━━ PROVIDED INFORMATION ━━
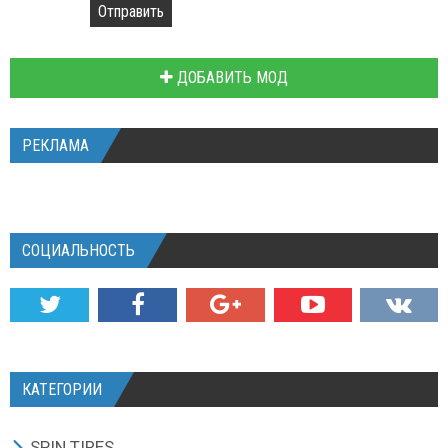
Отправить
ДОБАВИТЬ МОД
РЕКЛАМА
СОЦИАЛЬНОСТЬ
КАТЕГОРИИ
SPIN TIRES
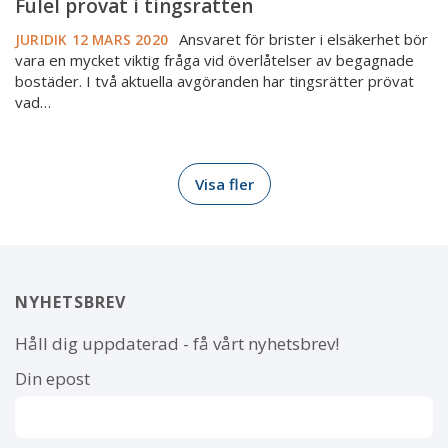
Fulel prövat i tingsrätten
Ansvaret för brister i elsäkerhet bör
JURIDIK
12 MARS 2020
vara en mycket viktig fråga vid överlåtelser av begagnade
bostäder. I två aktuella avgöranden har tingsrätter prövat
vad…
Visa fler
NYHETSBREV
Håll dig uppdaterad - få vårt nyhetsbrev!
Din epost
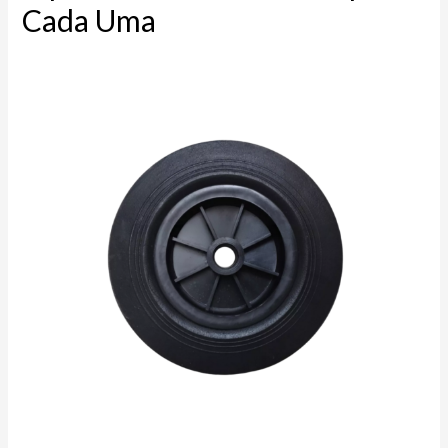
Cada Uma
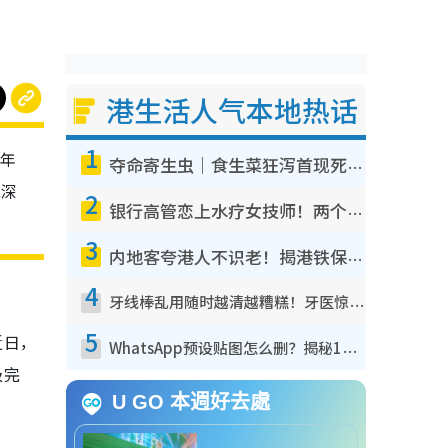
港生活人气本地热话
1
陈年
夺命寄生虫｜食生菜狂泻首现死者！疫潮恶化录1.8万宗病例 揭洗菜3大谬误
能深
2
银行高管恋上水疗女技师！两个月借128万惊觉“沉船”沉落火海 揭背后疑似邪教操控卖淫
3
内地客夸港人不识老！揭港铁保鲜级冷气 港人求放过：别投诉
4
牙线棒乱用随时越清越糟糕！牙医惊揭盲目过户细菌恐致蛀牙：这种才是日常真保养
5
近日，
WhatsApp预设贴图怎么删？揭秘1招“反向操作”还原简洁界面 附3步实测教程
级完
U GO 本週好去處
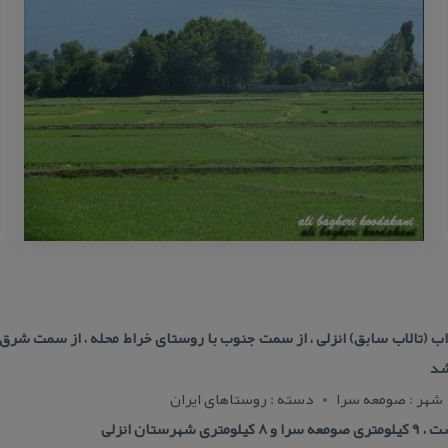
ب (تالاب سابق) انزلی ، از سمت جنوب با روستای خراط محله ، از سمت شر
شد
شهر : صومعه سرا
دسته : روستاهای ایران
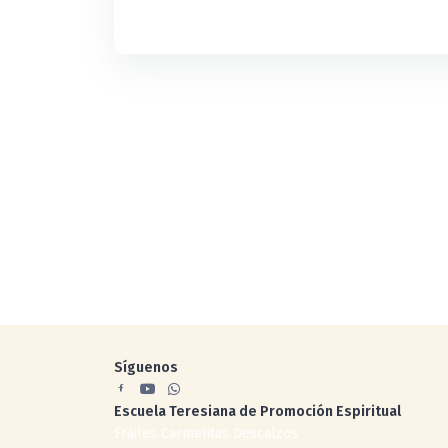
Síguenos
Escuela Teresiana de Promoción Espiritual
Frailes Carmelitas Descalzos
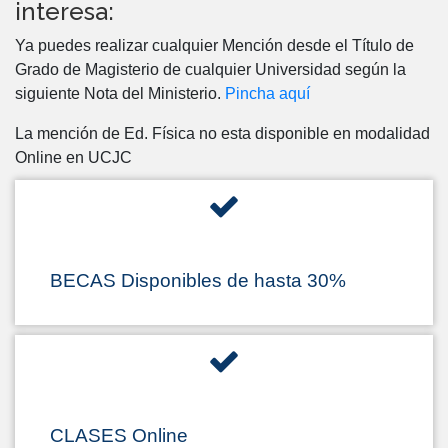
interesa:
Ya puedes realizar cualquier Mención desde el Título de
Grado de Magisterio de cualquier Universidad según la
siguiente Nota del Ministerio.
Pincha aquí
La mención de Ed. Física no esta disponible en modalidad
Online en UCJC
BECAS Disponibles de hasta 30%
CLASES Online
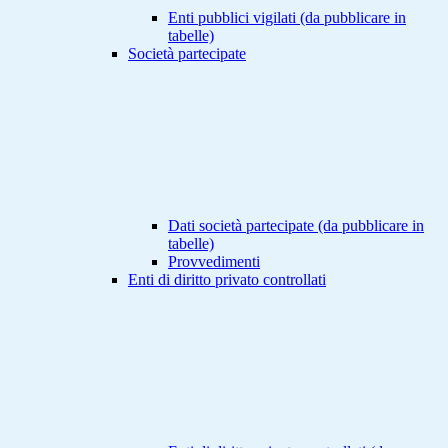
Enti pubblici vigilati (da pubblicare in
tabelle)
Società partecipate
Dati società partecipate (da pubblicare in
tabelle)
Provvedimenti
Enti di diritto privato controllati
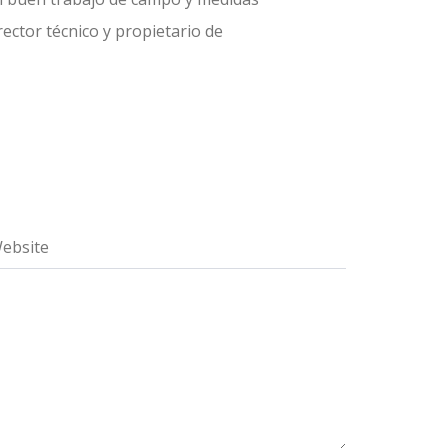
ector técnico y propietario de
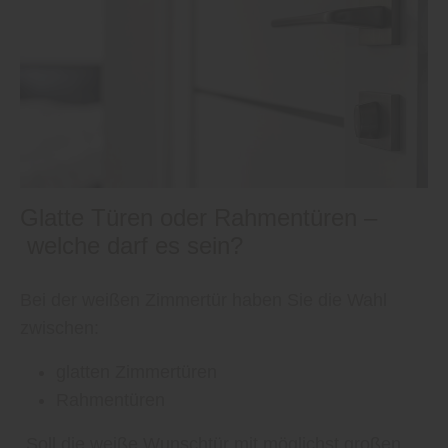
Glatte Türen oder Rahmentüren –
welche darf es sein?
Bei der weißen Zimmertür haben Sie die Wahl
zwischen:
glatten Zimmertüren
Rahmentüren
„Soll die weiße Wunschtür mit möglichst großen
━━━
# ASSIGNMENT
Write out each line of the data that holds the string "Rahmentüren".

# OUTPUT OF THE EXERCISE
Glatte Türen oder Rahmentüren –
Rahmentüren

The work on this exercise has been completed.